Re: git: 2a58b312b62f - main - zfs: merge openzfs/zfs@431083f75

From: Charlie Li <vishwin_at_freebsd.org>
Date: Wed, 12 Apr 2023 17:22:25 UTC
Charlie Li wrote:
> Cy Schubert wrote:
>> On April 12, 2023 8:51:09 AM PDT, Charlie Li <vishwin@freebsd.org> wrote:
>>> Cy Schubert wrote:
>>>> I have a "sandhbox" pool, called t, used for /usr/obj and ports 
>>>> wrkdirs, and other writes I can easily recreate on my laptop. Here 
>>>> are the results of my tests.
>>>>
>>>> Method:
>>>>
>>>> Initially I copied my /usr/obj from my two build machines (one 
>>>> amd64.amd64 and an i386.i386) to my "sandbox" zpool.
>>>>
>>>> Next, with block_cloning disabled I did cp -R of the /usr/obj test 
>>>> files. Then a diff -qr. They source and target directories were the 
>>>> same.
>>>>
>>>> Next, I cleaned up (rm -rf) the target directory to prepare for the
>>>> block_clone enabled test.
>>>>
>>>> Next, I did zpool checkpoint t. After this, zpool upgrade t. Pool t 
>>>> now has block_cloning enabled.
>>>>
>>>> I repeated the cp -R test from above followed by a diff -qr. Almost
>>>> every file was different. The pool was corrupted.
>>>>
>>>> I restored the pool by the following removing the corruption:
>>>>
>>>>
>>>> slippy# zpool export t
>>>> slippy# zpool import --rewind-to-checkpoint t
>>>> slippy#
>>>>
>>>> It is recommended that people avoid upgrading their zpools until the
>>>> problem is fixed.
>>>>
>>> As of af7624ed3145, I just did this with an md(4)-backed test pool, 
>>> though with the second `cp -R` landing in a separate dataset, created 
>>> and destroyed for each test. No corruption either way.

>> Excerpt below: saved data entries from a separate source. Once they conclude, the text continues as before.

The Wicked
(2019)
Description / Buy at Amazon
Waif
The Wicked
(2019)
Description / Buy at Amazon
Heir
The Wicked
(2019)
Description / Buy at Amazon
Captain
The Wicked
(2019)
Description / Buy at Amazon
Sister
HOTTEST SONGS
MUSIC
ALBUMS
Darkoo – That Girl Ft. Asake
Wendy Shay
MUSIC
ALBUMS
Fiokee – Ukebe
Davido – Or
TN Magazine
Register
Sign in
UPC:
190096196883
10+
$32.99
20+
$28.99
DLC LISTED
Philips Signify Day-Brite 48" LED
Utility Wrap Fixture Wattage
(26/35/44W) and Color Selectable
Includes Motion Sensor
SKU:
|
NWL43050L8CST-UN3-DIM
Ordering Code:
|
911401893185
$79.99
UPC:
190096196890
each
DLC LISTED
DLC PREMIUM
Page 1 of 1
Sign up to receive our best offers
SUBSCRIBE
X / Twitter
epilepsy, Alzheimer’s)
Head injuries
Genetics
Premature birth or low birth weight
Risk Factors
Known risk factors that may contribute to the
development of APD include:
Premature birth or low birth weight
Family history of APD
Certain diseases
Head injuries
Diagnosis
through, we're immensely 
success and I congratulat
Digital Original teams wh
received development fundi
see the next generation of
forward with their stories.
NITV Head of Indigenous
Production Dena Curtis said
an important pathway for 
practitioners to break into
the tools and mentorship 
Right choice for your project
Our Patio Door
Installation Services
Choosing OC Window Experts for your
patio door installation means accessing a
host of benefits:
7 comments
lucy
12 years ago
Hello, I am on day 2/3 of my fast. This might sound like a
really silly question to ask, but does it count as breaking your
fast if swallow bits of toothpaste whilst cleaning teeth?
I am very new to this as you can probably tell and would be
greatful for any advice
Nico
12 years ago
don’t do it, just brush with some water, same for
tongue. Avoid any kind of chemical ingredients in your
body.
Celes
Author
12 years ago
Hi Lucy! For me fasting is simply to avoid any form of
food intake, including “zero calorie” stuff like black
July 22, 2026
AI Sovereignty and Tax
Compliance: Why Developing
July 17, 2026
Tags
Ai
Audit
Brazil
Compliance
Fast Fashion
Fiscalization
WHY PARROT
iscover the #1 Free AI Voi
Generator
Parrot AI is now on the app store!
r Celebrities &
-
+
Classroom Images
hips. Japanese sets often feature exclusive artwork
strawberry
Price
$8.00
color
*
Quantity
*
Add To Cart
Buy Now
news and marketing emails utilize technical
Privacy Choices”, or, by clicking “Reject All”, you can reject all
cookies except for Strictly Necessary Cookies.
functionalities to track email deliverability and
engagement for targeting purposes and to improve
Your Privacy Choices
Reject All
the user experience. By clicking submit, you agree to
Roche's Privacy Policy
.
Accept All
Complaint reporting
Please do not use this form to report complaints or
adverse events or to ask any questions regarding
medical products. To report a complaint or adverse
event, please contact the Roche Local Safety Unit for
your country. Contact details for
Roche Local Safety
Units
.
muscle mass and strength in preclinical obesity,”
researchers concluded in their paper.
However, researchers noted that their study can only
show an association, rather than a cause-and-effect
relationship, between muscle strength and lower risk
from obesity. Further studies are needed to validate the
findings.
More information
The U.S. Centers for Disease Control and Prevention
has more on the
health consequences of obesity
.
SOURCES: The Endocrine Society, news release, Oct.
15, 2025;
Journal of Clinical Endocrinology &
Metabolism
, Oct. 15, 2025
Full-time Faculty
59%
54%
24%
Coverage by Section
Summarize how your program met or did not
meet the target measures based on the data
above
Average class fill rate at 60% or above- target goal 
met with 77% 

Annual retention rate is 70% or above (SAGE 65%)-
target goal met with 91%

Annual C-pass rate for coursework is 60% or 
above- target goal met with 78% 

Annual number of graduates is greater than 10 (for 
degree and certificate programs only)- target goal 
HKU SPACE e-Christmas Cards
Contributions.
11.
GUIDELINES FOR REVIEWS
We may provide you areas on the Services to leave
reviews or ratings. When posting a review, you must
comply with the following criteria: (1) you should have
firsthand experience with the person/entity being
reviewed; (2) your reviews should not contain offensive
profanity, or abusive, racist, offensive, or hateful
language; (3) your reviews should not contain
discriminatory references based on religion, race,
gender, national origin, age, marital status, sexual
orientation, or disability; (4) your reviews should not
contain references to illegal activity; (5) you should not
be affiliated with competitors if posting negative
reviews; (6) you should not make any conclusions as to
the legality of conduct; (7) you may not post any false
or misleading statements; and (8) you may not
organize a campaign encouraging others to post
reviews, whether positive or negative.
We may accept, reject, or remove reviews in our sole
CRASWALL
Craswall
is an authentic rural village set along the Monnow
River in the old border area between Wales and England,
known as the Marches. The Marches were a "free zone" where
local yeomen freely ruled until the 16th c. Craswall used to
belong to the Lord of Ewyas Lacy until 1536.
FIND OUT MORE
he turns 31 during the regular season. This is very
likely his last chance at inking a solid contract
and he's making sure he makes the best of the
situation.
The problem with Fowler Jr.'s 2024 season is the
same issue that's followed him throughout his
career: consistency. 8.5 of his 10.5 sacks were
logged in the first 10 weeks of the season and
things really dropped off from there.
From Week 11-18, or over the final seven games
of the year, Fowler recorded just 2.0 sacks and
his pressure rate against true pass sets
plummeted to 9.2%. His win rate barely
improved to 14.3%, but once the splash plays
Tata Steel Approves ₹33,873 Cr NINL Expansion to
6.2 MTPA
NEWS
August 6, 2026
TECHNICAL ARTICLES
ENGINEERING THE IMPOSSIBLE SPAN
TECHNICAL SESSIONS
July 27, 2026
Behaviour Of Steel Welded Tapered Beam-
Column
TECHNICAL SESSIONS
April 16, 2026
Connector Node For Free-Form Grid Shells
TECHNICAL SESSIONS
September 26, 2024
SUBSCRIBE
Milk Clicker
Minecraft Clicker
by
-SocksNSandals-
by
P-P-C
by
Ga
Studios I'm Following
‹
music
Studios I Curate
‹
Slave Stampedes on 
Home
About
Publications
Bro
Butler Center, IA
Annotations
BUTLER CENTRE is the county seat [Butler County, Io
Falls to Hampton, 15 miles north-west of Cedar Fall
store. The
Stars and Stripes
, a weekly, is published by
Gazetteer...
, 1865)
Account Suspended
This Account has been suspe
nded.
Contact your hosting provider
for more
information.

However, my 
>>> poudriere builds still output/package corrupted files (particularly 
>>> those with null characters), probably after install(1) invocations 
>>> (not cp(1)).
>>>
>>
>> You need to copy from/to the same dataset to reproduce the problem. 
>> Copying from a source dataset to a different dataset will avoid 
>> block_cloning.
>>
> Got the corruption now.
> 
Clarify: no corruption without block_cloning, corruption with.

What is still a mystery to me is how corruption happens even without 
block_cloning in the poudriere scenario. cp(1)/install(1) always happen 
within the same dataset, as this test.

-- 
Charlie Li
…nope, still don't have an exit line.